Brief:
Everything in the entries except the pictures must be duplicated exactly.

Exercise data:
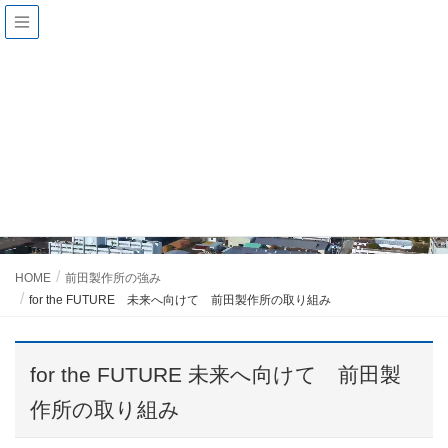
for the FUTURE 未来へ向けて 前田製
作所の取り組み
HOME
前田製作所の強み
for the FUTURE 未来へ向けて 前田製作所の取り組み
for the FUTURE 未来へ向けて 前田製
作所の取り組み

The answer:
for the FUTURE 未来へ向けて 前田製
作所の取り組み
HOME
前田製作所の強み
for the FUTURE 未来へ向けて 前田製作所の取り組み
for the FUTURE 未来へ向けて 前田製
作所の取り組み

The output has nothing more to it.